ASCO: Oncologists Struggling to Meet Demand in Volatile Landscape

More and more cancer patients are surviving their diseases as better treatments become available, and while that’s good news, it poses challenges for clinicians.

More and more cancer patients are surviving their diseases as better treatments become available, and while that’s good news, it poses challenges for clinicians, says a new report from the American Society of Clinical Oncology (ASCO). Many oncology practices are struggling to meet demand for post-treatment services while grappling with rising drug costs and pressure to adapt to new delivery and payment models.

The US Food and Drug Administration (FDA) added 10 new treatments to its list of more than 170 approved anticancer agents in 2014 while more than 770 therapies are in the research and development pipeline, ASCO reports in The State of Cancer Care in America: 2015.” New treatments have led to better outcomes, with more than 68% of patients living beyond 5 years past their diagnosis compared to 49% in 1975. 

However, with new diagnoses of cancer expected to increase by 45% by 2030-and rising levels of obesity contributing to an additional 500,000 cases-oncologists will face significant challenges in meeting the demand for post-care services, the report says. For example, as a group, oncologists are aging, with those 64 years or older greatly outnumbering new physicians entering the field.

That may be due in part to a volatile practice environment dominated by concern over rising costs and changing payment models, the report notes. Many payers are switching to value- or quality-based payment systems, including Medicare, which has announced plans to transition away from traditional fee-for-service reimbursements over the next few years.

In response, about one-third of practices are considering medical home-type models while an estimated one-quarter of community-based practices are planning to affiliate with hospitals over the next year. Many practices reported that the administrative burden of dealing with insurance issues and claims cuts into their time for patient care.

"Patients need us to find better ways to pay for and incentivize high-quality, value-based care," said ASCO president Peter Yu, MD. "ASCO is currently developing and testing an alternative payment approach that reflects the current realities of oncology practices and ensures that patients receive the full range of services that are integral to their care."

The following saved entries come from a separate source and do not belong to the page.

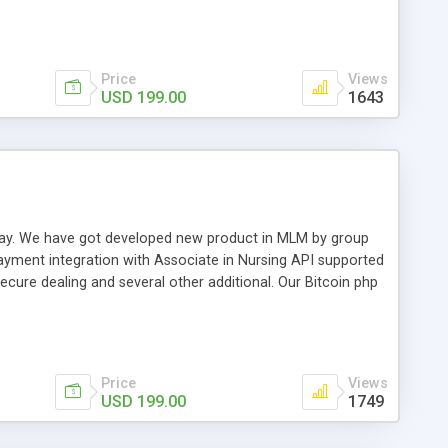
swer for helping you to improve your web-based displaying
n most challenging MLM issues.
Price
Views
USD 199.00
1643
t away. We have got developed new product in MLM by group
payment integration with Associate in Nursing API supported
cure dealing and several other additional. Our Bitcoin php
d be a long run and feverish method to make from the
usiness desires.
Price
Views
USD 199.00
1749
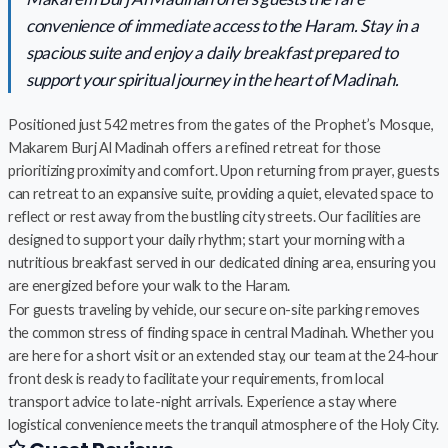
convenience of immediate access to the Haram. Stay in a
spacious suite and enjoy a daily breakfast prepared to
support your spiritual journey in the heart of Madinah.
Positioned just 542 metres from the gates of the Prophet’s Mosque,
Makarem Burj Al Madinah offers a refined retreat for those
prioritizing proximity and comfort. Upon returning from prayer, guests
can retreat to an expansive suite, providing a quiet, elevated space to
reflect or rest away from the bustling city streets. Our facilities are
designed to support your daily rhythm; start your morning with a
nutritious breakfast served in our dedicated dining area, ensuring you
are energized before your walk to the Haram.
For guests traveling by vehicle, our secure on-site parking removes
the common stress of finding space in central Madinah. Whether you
are here for a short visit or an extended stay, our team at the 24-hour
front desk is ready to facilitate your requirements, from local
transport advice to late-night arrivals. Experience a stay where
logistical convenience meets the tranquil atmosphere of the Holy City.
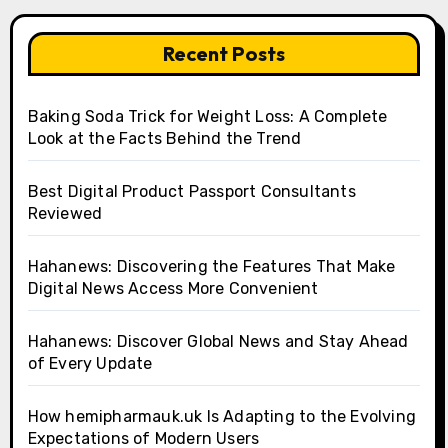
Recent Posts
Baking Soda Trick for Weight Loss: A Complete
Look at the Facts Behind the Trend
Best Digital Product Passport Consultants
Reviewed
Hahanews: Discovering the Features That Make
Digital News Access More Convenient
Hahanews: Discover Global News and Stay Ahead
of Every Update
How hemipharmauk.uk Is Adapting to the Evolving
Expectations of Modern Users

The report also noted other worrisome trends, including poor representation of minorities in the oncology workforce, a shortage of oncologists practicing in rural areas, and an increase in reports of professional burnout, causing some physicians to reduce their patient load or retire early.

The ASCO report makes several recommendations in response to concerns about access to care and financial pressures on oncologists:

• Replace the Sustainable Growth Rate formula with a sustainable structure that incentivizes the delivery of high-quality cancer care.

• Ensure interoperability of medical records and give practices the resources to track and report quality measures.

• Increase the budgets of the National Institutes of Health and the National Cancer Institute by at least $32 billion and $5.32 billion, respectively.